Every entry below should be transcribed exactly; pictures stay out of the copy.

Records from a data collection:
────────────────
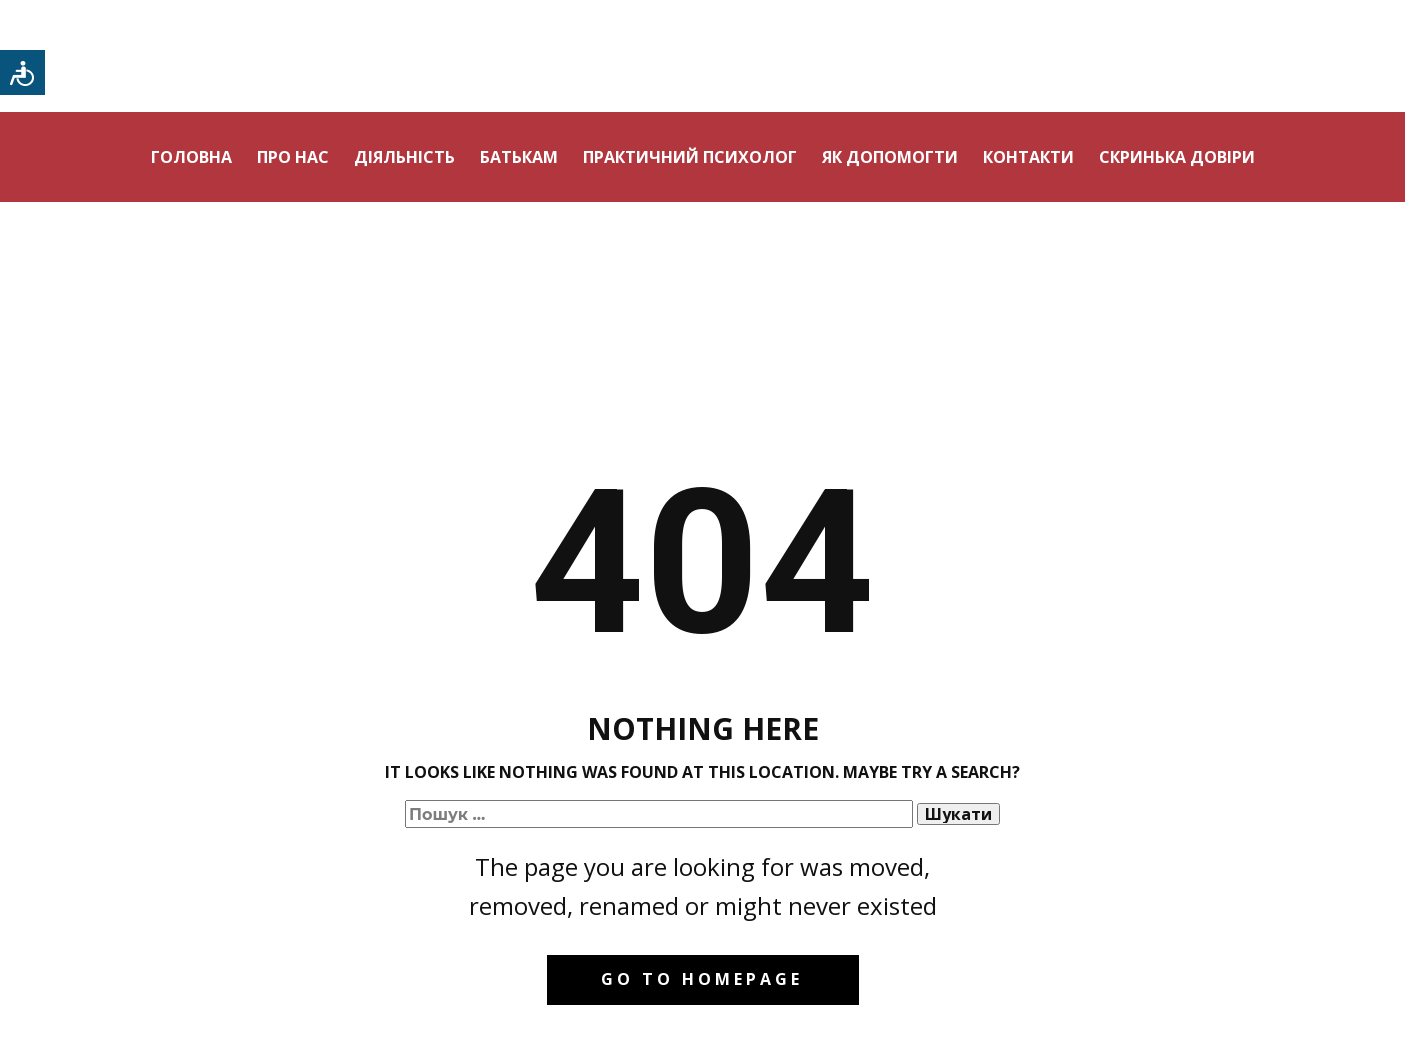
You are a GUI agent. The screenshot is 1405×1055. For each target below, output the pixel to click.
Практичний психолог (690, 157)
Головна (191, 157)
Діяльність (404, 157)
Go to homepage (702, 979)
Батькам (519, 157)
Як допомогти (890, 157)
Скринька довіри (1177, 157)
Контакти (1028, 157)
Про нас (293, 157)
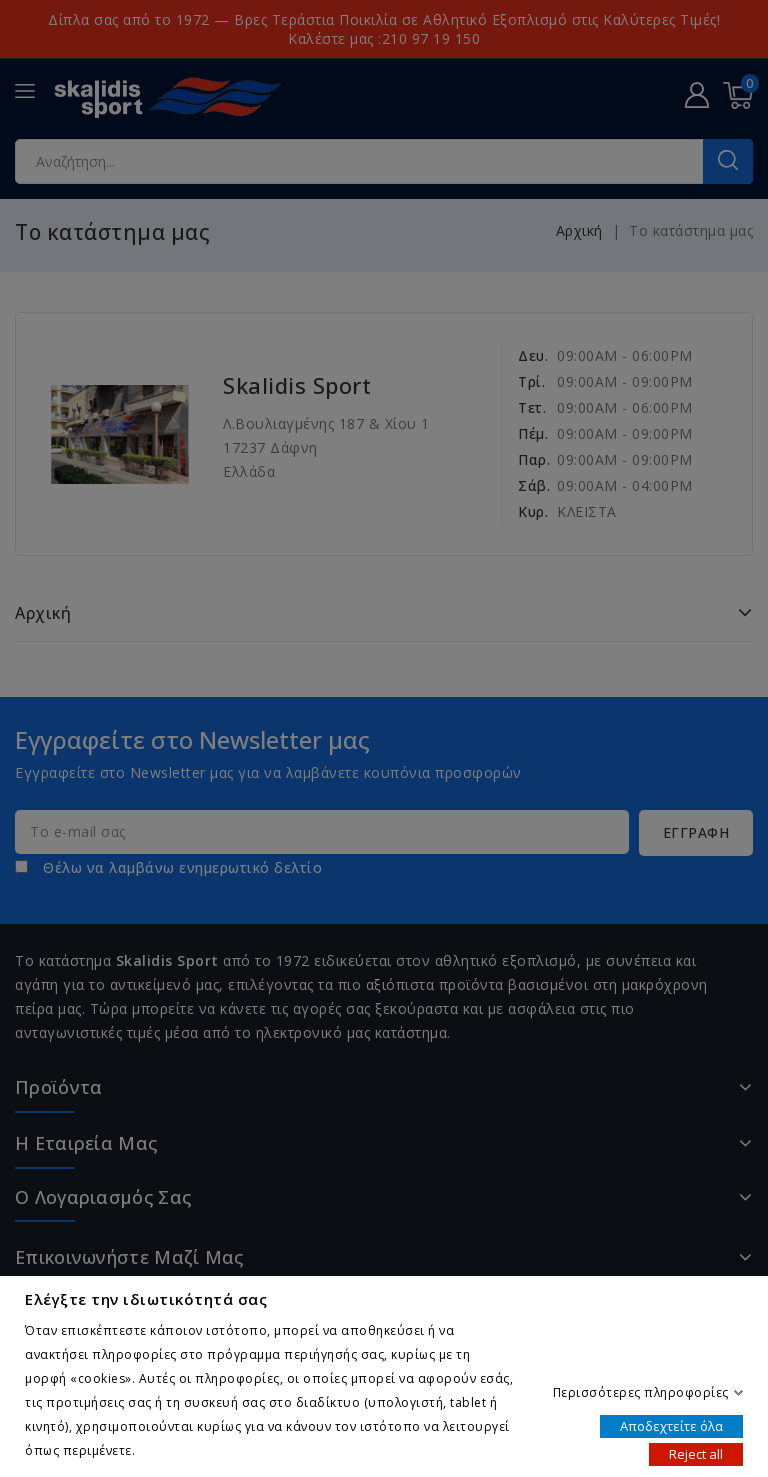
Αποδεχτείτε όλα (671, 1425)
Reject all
────────────────
● **COMPLETED TASK**
You are a GUI agent. The screenshot is 1405×1055. For each target below, output the pixel to click.
Практичний психолог (690, 157)
Головна (191, 157)
Діяльність (404, 157)
Go to homepage (702, 979)
Батькам (519, 157)
Як допомогти (890, 157)
Скринька довіри (1177, 157)
Контакти (1028, 157)
Про нас (293, 157)
Αποδεχτείτε όλα (671, 1425)
Reject all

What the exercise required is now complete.